# What's your favourite Middle Earth place name?



## Rivendell_librarian (Feb 1, 2021)

I mean by how it sounds rather than the role it plays.

Two contenders for me are: Rivendell (of course!) and The Gap of Rohan


----------



## m4r35n357 (Feb 1, 2021)

Wetwang


----------



## Chaostyr (Feb 1, 2021)

m4r35n357 said:


> Wetwang


I had to look that up just to make sure it was real!


----------



## Starbrow (Feb 1, 2021)

Laurelindórinan


----------



## Licky Linguist (Feb 1, 2021)

Hmm... I happen to love the word Ennorath, literally Middle Earth, if that could be counted 

Edit: second comes Annúminas! I love how it sounds!


----------



## m4r35n357 (Feb 2, 2021)

Chaostyr said:


> I had to look that up just to make sure it was real!


If you pay attention to the route of Sam & Frodo on the map it sticks right out


----------



## Squint-eyed Southerner (Feb 2, 2021)

Hmm.
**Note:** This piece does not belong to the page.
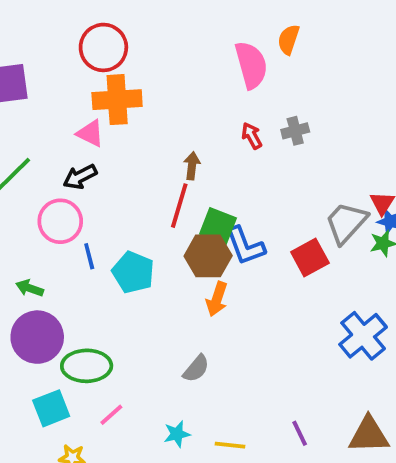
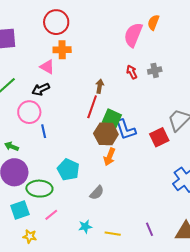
pink semicircle: (251, 65) -> (133, 35), turned -145
orange cross: (117, 100) -> (62, 50), size x0.7
cyan pentagon: (133, 272) -> (68, 170), moved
Maybe Frogmorton.

I definitely want to visit The Golden Perch, though! 😃


----------



## Olorgando (Feb 2, 2021)

Bag End.
It has both biographical connotations for JRRT, and, as Tom Shippey points out, is just loaded with philological pins bursting pompous balloons of linguistic ignoramuses.


----------



## grendel (Feb 2, 2021)

Fair Ithilien.


----------



## Ealdwyn (Feb 4, 2021)

Mindolluin. I just like the way it sounds.


----------



## Olorgando (Feb 4, 2021)

Oh dear, when the imagination rambles with insufficient supervision ... 🥴

"Favorite" kind of implies its opposite, least favorite, or at least some variant of it.
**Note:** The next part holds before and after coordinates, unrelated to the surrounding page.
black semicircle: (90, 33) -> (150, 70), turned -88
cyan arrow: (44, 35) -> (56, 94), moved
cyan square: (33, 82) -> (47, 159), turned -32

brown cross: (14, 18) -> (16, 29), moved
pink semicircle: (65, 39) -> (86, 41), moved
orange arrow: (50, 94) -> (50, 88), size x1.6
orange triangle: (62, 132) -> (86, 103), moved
Which got me to thinking of the place Thorin and Company met the Great Goblin in TH.
Checking my wood-pulp-based sources, I was surprised to find that the only one in which the place is given a name is Karen Wynn Fonstad's Atlas:
Goblin Town, found four times in the index.
Translating this into LoTR terminology might give Ork City.
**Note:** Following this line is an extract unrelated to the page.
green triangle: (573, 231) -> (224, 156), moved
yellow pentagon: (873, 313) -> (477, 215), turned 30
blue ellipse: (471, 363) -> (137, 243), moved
Then my Monty Python Imp escaped his supervision.

That sounds familiar! A place I lived in for three years! Hundreds of miles of tunnels! Infested by noisy, somewhat "hygiene-challenged" (back then), longish metal monsters that could pass for were-worms.

New YOrk City!!! Can this be a coincidence?!?


----------



## GaladrielAdmirer (Feb 4, 2021)

Anórien, I think. It's satisfying. Amon Hen makes me picture a hen.


----------



## Squint-eyed Southerner (Feb 4, 2021)

And what does Amon Lhaw make you picture? 😁


----------



## GaladrielAdmirer (Feb 4, 2021)

Squint-eyed Southerner said:


> And what does Amon Lhaw make you picture? 😁


I've got nothing. Does it make you picture anything?


----------



## Squint-eyed Southerner (Feb 4, 2021)

Something legal! 😁


----------



## Olorgando (Feb 5, 2021)

Squint-eyed Southerner said:


> And what does Amon Lhaw make you picture? 😁





Squint-eyed Southerner said:


> Something legal! 😁


Lhaw ... L-haw ... a giggling lawyer? (brainstorming is overrated!  )


----------



## Mike Gentry (Feb 11, 2021)

I kinda like Osgiliath. Maybe the idea that it’s not what it once was, and requires some imagination to restore it to glory is part of it? But mostly, it just feels cool to say out loud, and it sounds grand.


----------



## Lestatomir (Feb 15, 2021)

Many wonderful names to choose from, but one of my favorites has always been Nargothrond.


----------



## Halasían (Feb 15, 2021)

I could name a few, but there is something about _*The Floating Log *_that sounds like an extra flush is needed.



m4r35n357 said:


> Wetwang


🤣 That was a username on the now-defunct Minas Tirith forum. The guy's name was Peter, and he earned the nickname of 'Stinky Peat'



Licky Linguist said:


> Annúminas!



I was going to say that but you already did, so...


----------



## Sir Eowyn (Apr 29, 2021)

Lothlorien. And Gondor. Also Buckland. Sounds amazing. You could set a whole novel in Brandy Hall...


----------



## Miguel (Apr 30, 2021)

Almaren.


----------



## ulfang (Apr 30, 2021)

gondolin or hithlum


----------



## The Golden Flower (Apr 30, 2021)

I think I'd have to go with Amon Rudh, the Bald Hill of the petty dwarves.


----------



## -sea-wave- (Apr 30, 2021)

mirkwood and rivendell (I LOVE ELVES)


----------



## Styles411 (Apr 30, 2021)

Rivendell or Shire for me.


----------



## Goldilocks Gamgee (May 3, 2021)

*I've got a few, actually!*

Lothlorien sounds very grand, but Osgliath is sort of menacing, yet cool. Ithlien gives a warm feeling, but Nargothrond has a special ring to it. The Shire is so simple, but soft and... I don't know, I just love it. Gap of Rohan is very forward-like, but Orthanc has so many meanings it's intricate sounding. I've got so many, but I ought to mention Helm's Deep. Fairly love it.


----------



## frodolives7601 (May 4, 2021)

Rivendell_librarian said:


> I mean by how it sounds rather than the role it plays.
> 
> Two contenders for me are: Rivendell (of course!) and The Gap of Rohan


I love the sound of Rivendell. I'm rather fond of Osgiliath, too, because it sounds like it could be the name of a town in the American Midwest, where I'm from.


----------